[Transcribed page contents]
■ ■ ■

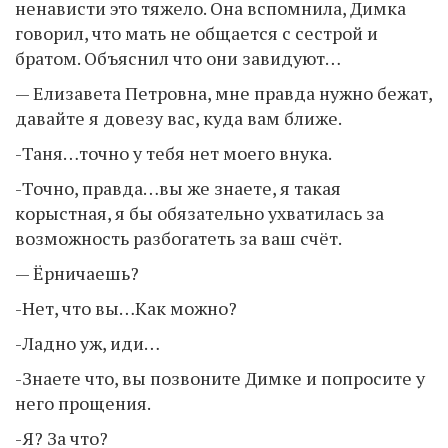
ненависти это тяжело. Она вспомнила, Димка
говорил, что мать не общается с сестрой и
братом. Объяснил что они завидуют…
— Елизавета Петровна, мне правда нужно бежат,
давайте я довезу вас, куда вам ближе.
-Таня…точно у тебя нет моего внука.
-Точно, правда…вы же знаете, я такая
корыстная, я бы обязательно ухватилась за
возможность разбогатеть за ваш счёт.
— Ёрничаешь?
-Нет, что вы…Как можно?
-Ладно уж, иди…
-Знаете что, вы позвоните Димке и попросите у
него прощения.
-Я? За что?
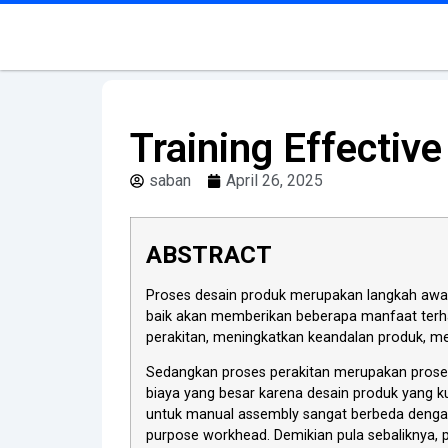
Training Effectiv
saban
April 26, 2025
ABSTRACT
Proses desain produk merupakan langkah awal 
baik akan memberikan beberapa manfaat terh
perakitan, meningkatkan keandalan produk, men
Sedangkan proses perakitan merupakan proses
biaya yang besar karena desain produk yang k
untuk manual assembly sangat berbeda dengan 
purpose workhead. Demikian pula sebaliknya, 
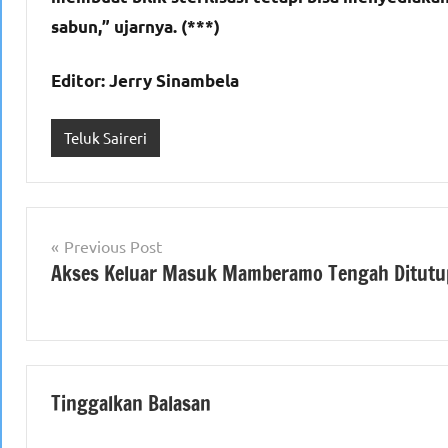
sabun,” ujarnya. (***)
Editor: Jerry Sinambela
Teluk Saireri
Navigasi
Previous Post
Akses Keluar Masuk Mamberamo Tengah Ditutu
pos
Tinggalkan Balasan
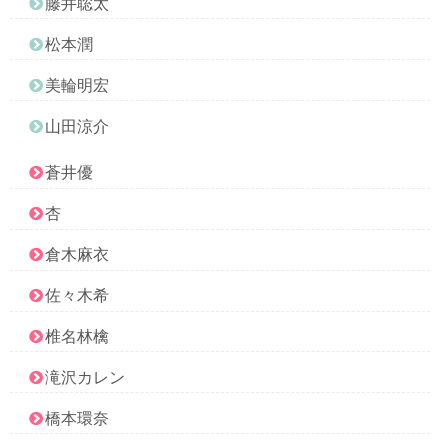
藤井聡太
松本潤
美輪明宏
山田涼介
蒼井優
杏
倉木麻衣
佐々木希
椎名林檎
滝沢カレン
橋本環奈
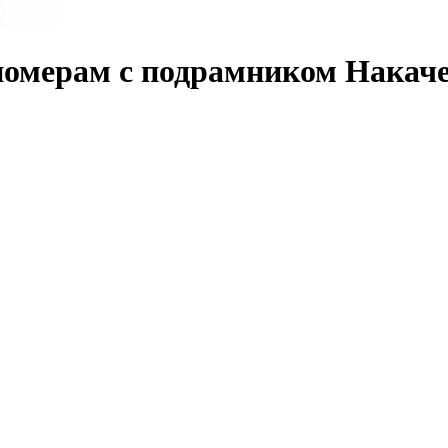
омерам с подрамником Накачен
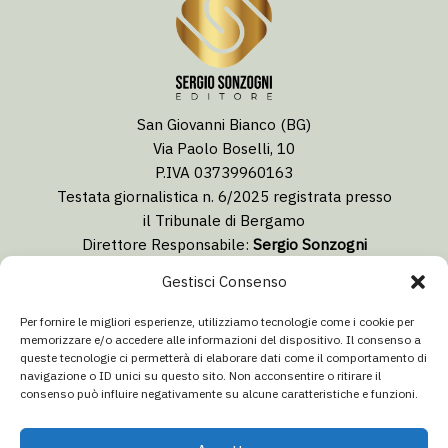
San Giovanni Bianco (BG)
Via Paolo Boselli, 10
P.IVA 03739960163
Testata giornalistica n. 6/2025 registrata presso
il Tribunale di Bergamo
Direttore Responsabile:
Sergio Sonzogni
Coordinatore Editoriale:
Lorenzo Togni
Gestisci Consenso
Email:
redazione@isolabergamascanews.it
Per fornire le migliori esperienze, utilizziamo tecnologie come i cookie per
memorizzare e/o accedere alle informazioni del dispositivo. Il consenso a
queste tecnologie ci permetterà di elaborare dati come il comportamento di
navigazione o ID unici su questo sito. Non acconsentire o ritirare il
consenso può influire negativamente su alcune caratteristiche e funzioni.
CONCESSIONARIA PUBBLICITÀ
Email:
info@italiacommunication.com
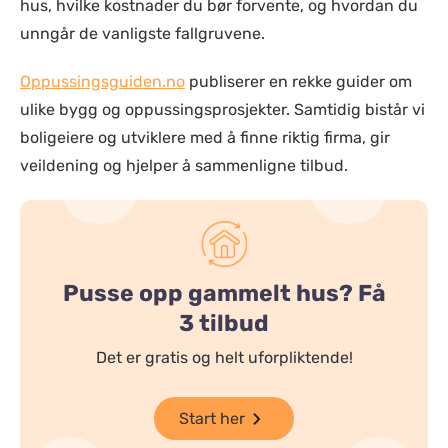
hus, hvilke kostnader du bør forvente, og hvordan du
unngår de vanligste fallgruvene.
Oppussingsguiden.no
publiserer en rekke guider om
ulike bygg og oppussingsprosjekter. Samtidig bistår vi
boligeiere og utviklere med å finne riktig firma, gir
veildening og hjelper å sammenligne tilbud.
Pusse opp gammelt hus? Få
3 tilbud
Det er gratis og helt uforpliktende!
Start her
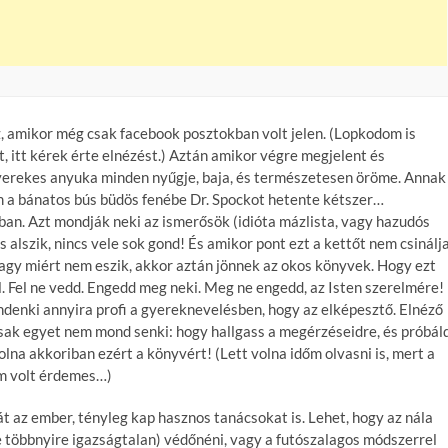
, amikor még csak facebook posztokban volt jelen. (Lopkodom is
, itt kérek érte elnézést.) Aztán amikor végre megjelent és
 gyerekes anyuka minden nyűgje, baja, és természetesen öröme. Annak
nem a bánatos bús büdös fenébe Dr. Spockot hetente kétszer…
ban. Azt mondják neki az ismerősök (idióta mázlista, vagy hazudós
s alszik, nincs vele sok gond! És amikor pont ezt a kettőt nem csinálja
 vagy miért nem eszik, akkor aztán jönnek az okos könyvek. Hogy ezt
 fel. Fel ne vedd. Engedd meg neki. Meg ne engedd, az Isten szerelmére!
denki annyira profi a gyereknevelésben, hogy az elképesztő. Elnéző
sak egyet nem mond senki: hogy hallgass a megérzéseidre, és próbál
lna akkoriban ezért a könyvért! (Lett volna időm olvasni is, mert a
em volt érdemes…)
 az ember, tényleg kap hasznos tanácsokat is. Lehet, hogy az nála
e többnyire igazságtalan) védőnéni, vagy a futószalagos módszerrel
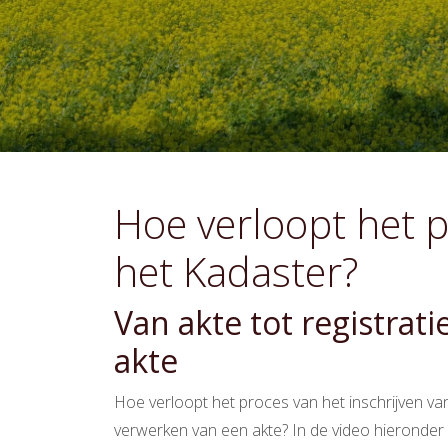
Hoe verloopt het p
het Kadaster?
Van akte tot registrat
akte
Hoe verloopt het proces van het inschrijven va
verwerken van een akte? In de video hieronder 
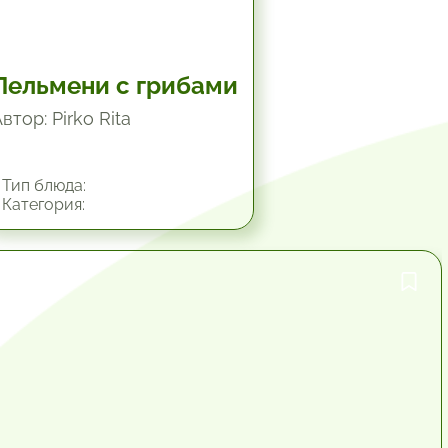
Пельмени с грибами
втор: Pirko Rita
Тип блюда:
Категория:
1 час.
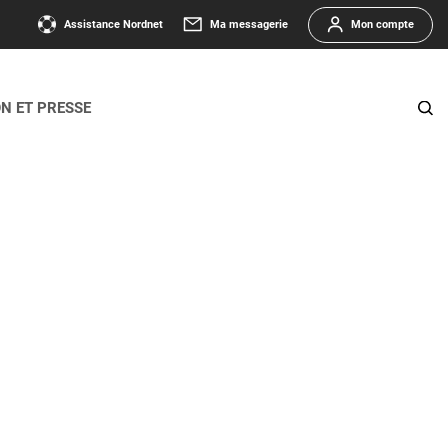
Assistance Nordnet
Ma messagerie
Mon compte
ON ET PRESSE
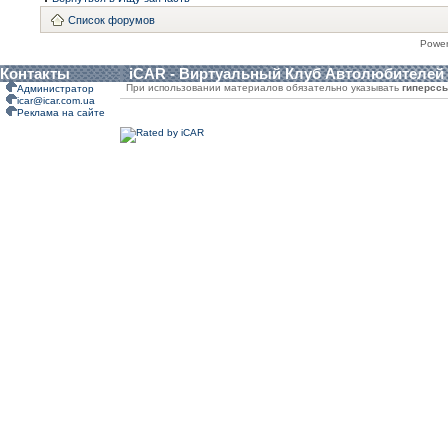
Список форумов
Powe
Контакты
iCAR - Виртуальный Клуб Автолюбителей
При использовании материалов обязательно указывать
гиперсс
Администратор
icar@icar.com.ua
Реклама на сайте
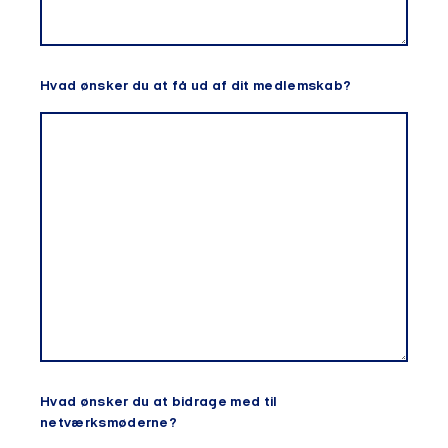
Hvad ønsker du at få ud af dit medlemskab?
Hvad ønsker du at bidrage med til
netværksmøderne?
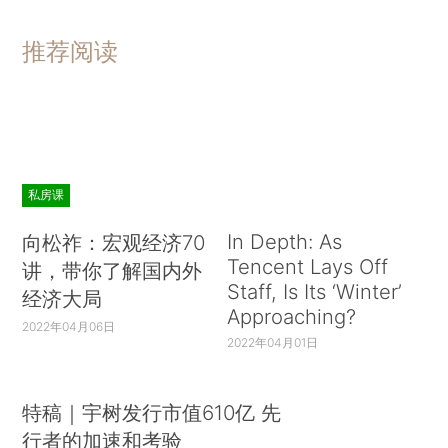
推荐阅读
私房课
In Depth: As
向松祚：宏观经济70
Tencent Lays Off
讲，带你了解国内外
Staff, Is Its ‘Winter’
经济大局
Approaching?
2022年04月06日
2022年04月01日
特稿｜宇树发行市值610亿 先
行者的加速和考验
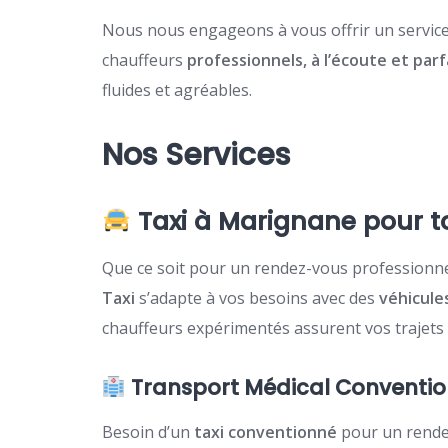
Nous nous engageons à vous offrir un servic
chauffeurs
professionnels, à l’écoute et par
fluides et agréables.
Nos Services
Taxi à Marignane pour 
Que ce soit pour un rendez-vous professionnel,
Taxi
s’adapte à vos besoins avec des
véhicule
chauffeurs expérimentés assurent vos trajets 
Transport Médical Conventi
Besoin d’un
taxi conventionné
pour un rendez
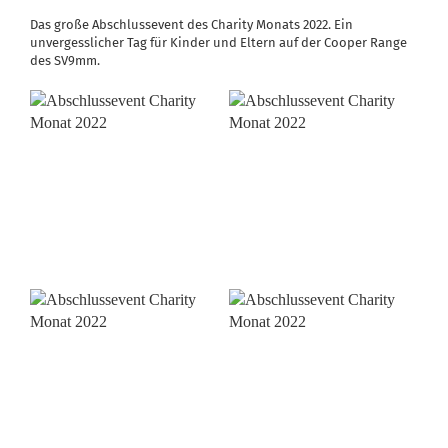
Das große Abschlussevent des Charity Monats 2022. Ein
unvergesslicher Tag für Kinder und Eltern auf der Cooper Range
des SV9mm.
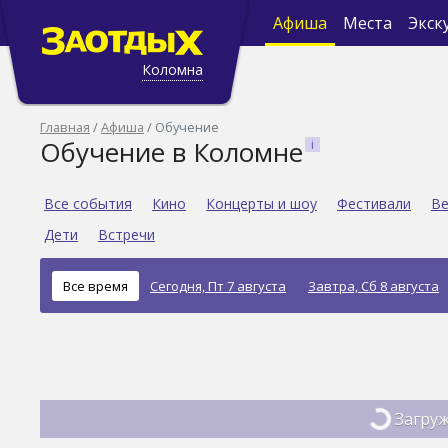
Афиша
Места
Экск
Коломна
Главная
Афиша
Обучение
Обучение в Коломне
Все события
Кино
Концерты и шоу
Фестивали
Ве
Дети
Встречи
Все время
Сегодня, Пт 7 августа
Завтра, Сб 8 августа
Загруж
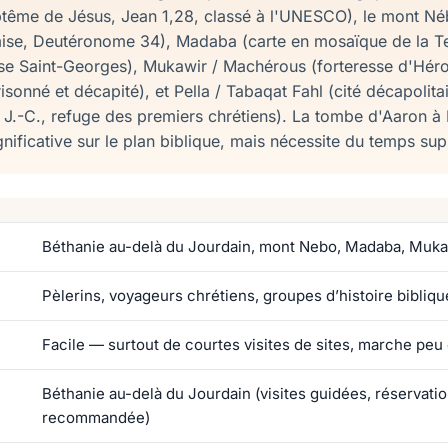
ptême de Jésus, Jean 1,28, classé à l'UNESCO), le mont N
mise, Deutéronome 34), Madaba (carte en mosaïque de la Te
lise Saint-Georges), Mukawir / Machérous (forteresse d'Hér
isonné et décapité), et Pella / Tabaqat Fahl (cité décapolita
 J.-C., refuge des premiers chrétiens). La tombe d'Aaron à
nificative sur le plan biblique, mais nécessite du temps su
Béthanie au-delà du Jourdain, mont Nebo, Madaba, Mukaw
Pèlerins, voyageurs chrétiens, groupes d’histoire bibliqu
Facile — surtout de courtes visites de sites, marche peu
Béthanie au-delà du Jourdain (visites guidées, réservatio
recommandée)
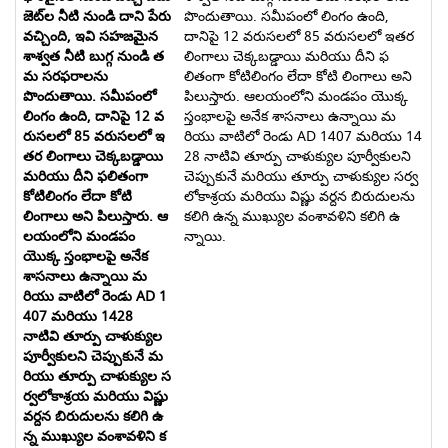
పొందుతాయి. సమీపంలో లింగం ఉంది,
దానిపై 12 వరుసలలో 85 వరుసలలో ఇతర
లింగాలు చెక్కబడ్డాయి మరియు దీని ఫ
లితంగా కోటిలింగం లేదా కోటి లింగాలు అని
పిలుస్తారు. ఆలయంలోని మండపం యొక్క
స్తంభాలపై అనేక శాసనాలు ఉన్నాయి మ
రియు వాటిలో రెండు AD 1407 మరియు 14
28 నాటివి తూర్పు చాళుక్యుల పూర్వీకులని
చెప్పుకునే మరియు తూర్పు చాళుక్యుల సర్వ
లోకాశ్రయ మరియు విష్ణు వర్దన బిరుదులను
కలిగి ఉన్న ముఖ్యుల వంశావళిని కలిగి ఉ
న్నాయి.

■ ■ ■

→ What is required: In the entries above, copy each line that contains the string "verloopt".

→ Written solution:
Hoe verloopt het p
Hoe verloopt het proces van het inschrijven va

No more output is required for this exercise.